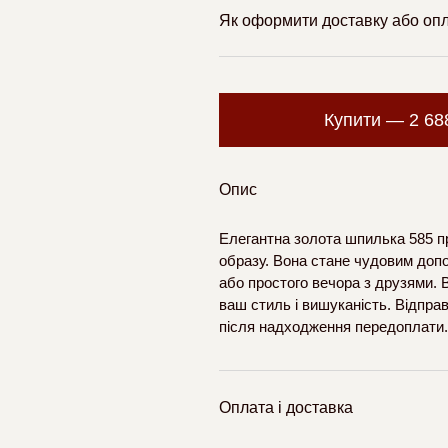
Як оформити доставку або оп
Купити —
2 6
Опис
Елегантна золота шпилька 585 п
образу. Вона стане чудовим допо
або простого вечора з друзями. 
ваш стиль і вишуканість. Відпра
після надходження передоплати.
Оплата і доставка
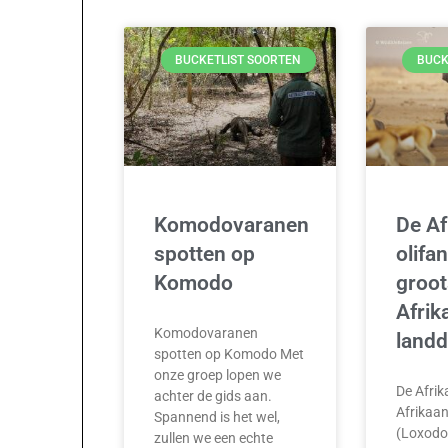
BUCKETLIST SOORTEN
BUCK
Komodovaranen
De Af
spotten op
olifan
Komodo
groot
Afrik
Komodovaranen
landd
spotten op Komodo Met
onze groep lopen we
De Afrik
achter de gids aan.
Afrikaan
Spannend is het wel,
(Loxodon
zullen we een echte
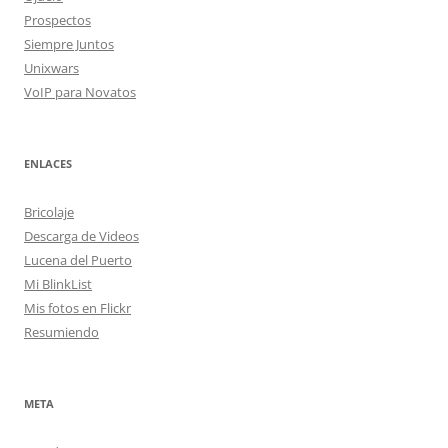
Prospectos
Siempre Juntos
Unixwars
VoIP para Novatos
ENLACES
Bricolaje
Descarga de Videos
Lucena del Puerto
Mi BlinkList
Mis fotos en Flickr
Resumiendo
META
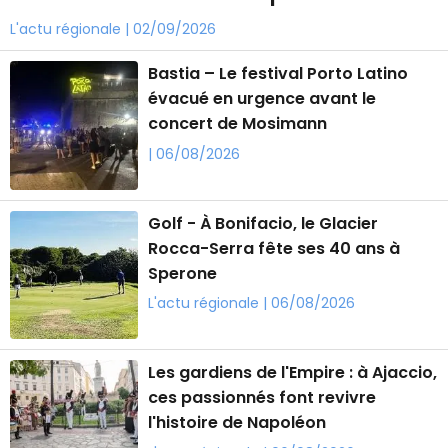
L'actu régionale | 02/09/2026
Bastia – Le festival Porto Latino
évacué en urgence avant le
concert de Mosimann
| 06/08/2026
Golf - À Bonifacio, le Glacier
Rocca-Serra fête ses 40 ans à
Sperone
L'actu régionale | 06/08/2026
Les gardiens de l'Empire : à Ajaccio,
ces passionnés font revivre
l'histoire de Napoléon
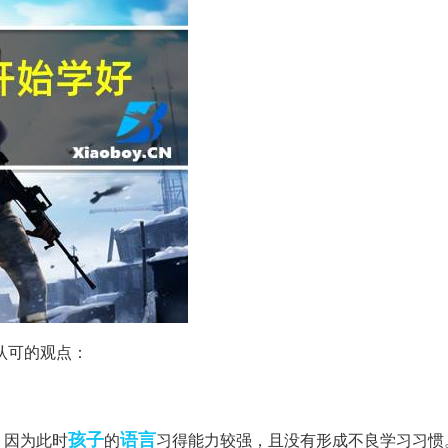
认可的观点：
孩子
语言
，因为此时
的
习得能力较强，且没有形成不良学习习惯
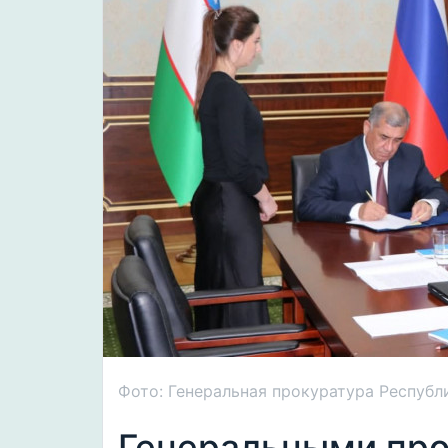
Фото: Генеральная прокуратура Республ
Генеральными пр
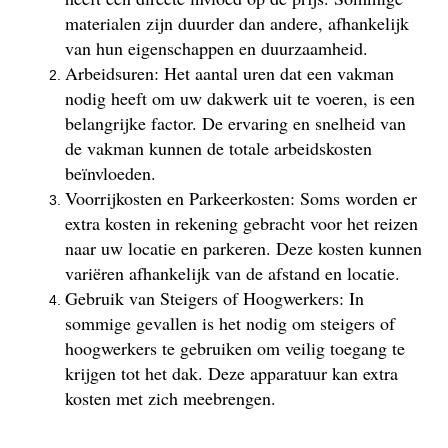
materialen zijn duurder dan andere, afhankelijk
van hun eigenschappen en duurzaamheid.
Arbeidsuren: Het aantal uren dat een vakman
nodig heeft om uw dakwerk uit te voeren, is een
belangrijke factor. De ervaring en snelheid van
de vakman kunnen de totale arbeidskosten
beïnvloeden.
Voorrijkosten en Parkeerkosten: Soms worden er
extra kosten in rekening gebracht voor het reizen
naar uw locatie en parkeren. Deze kosten kunnen
variëren afhankelijk van de afstand en locatie.
Gebruik van Steigers of Hoogwerkers: In
sommige gevallen is het nodig om steigers of
hoogwerkers te gebruiken om veilig toegang te
krijgen tot het dak. Deze apparatuur kan extra
kosten met zich meebrengen.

● ● ● ●

Output the records above exactly as they are, leaving out the pictures.

Як оформити доставку або оп
Купити —
2 6
Опис
Елегантна золота шпилька 585 п
образу. Вона стане чудовим допо
або простого вечора з друзями. 
ваш стиль і вишуканість. Відпра
після надходження передоплати.
Оплата і доставка
BUCKETLIST SOORTEN
BUCK
Komodovaranen
De Af
spotten op
olifan
Komodo
groot
Afrik
Komodovaranen
landd
spotten op Komodo Met
onze groep lopen we
De Afrik
achter de gids aan.
Afrikaan
Spannend is het wel,
(Loxodon
zullen we een echte
Prospectos
Siempre Juntos
Unixwars
VoIP para Novatos
ENLACES
Bricolaje
Descarga de Videos
Lucena del Puerto
Mi BlinkList
Mis fotos en Flickr
Resumiendo
META
L'actu régionale | 02/09/2026
Bastia – Le festival Porto Latino
évacué en urgence avant le
concert de Mosimann
| 06/08/2026
Golf - À Bonifacio, le Glacier
Rocca-Serra fête ses 40 ans à
Sperone
L'actu régionale | 06/08/2026
Les gardiens de l'Empire : à Ajaccio,
ces passionnés font revivre
l'histoire de Napoléon
认可的观点：
孩子
语言
，因为此时
的
习得能力较强，且没有形成不良学习习惯
Фото: Генеральная прокуратура Республ
Генеральными пр
materialen zijn duurder dan andere, afhankelijk
van hun eigenschappen en duurzaamheid.
Arbeidsuren: Het aantal uren dat een vakman
nodig heeft om uw dakwerk uit te voeren, is een
belangrijke factor. De ervaring en snelheid van
de vakman kunnen de totale arbeidskosten
beïnvloeden.
Voorrijkosten en Parkeerkosten: Soms worden er
extra kosten in rekening gebracht voor het reizen
naar uw locatie en parkeren. Deze kosten kunnen
variëren afhankelijk van de afstand en locatie.
Gebruik van Steigers of Hoogwerkers: In
sommige gevallen is het nodig om steigers of
hoogwerkers te gebruiken om veilig toegang te
krijgen tot het dak. Deze apparatuur kan extra
kosten met zich meebrengen.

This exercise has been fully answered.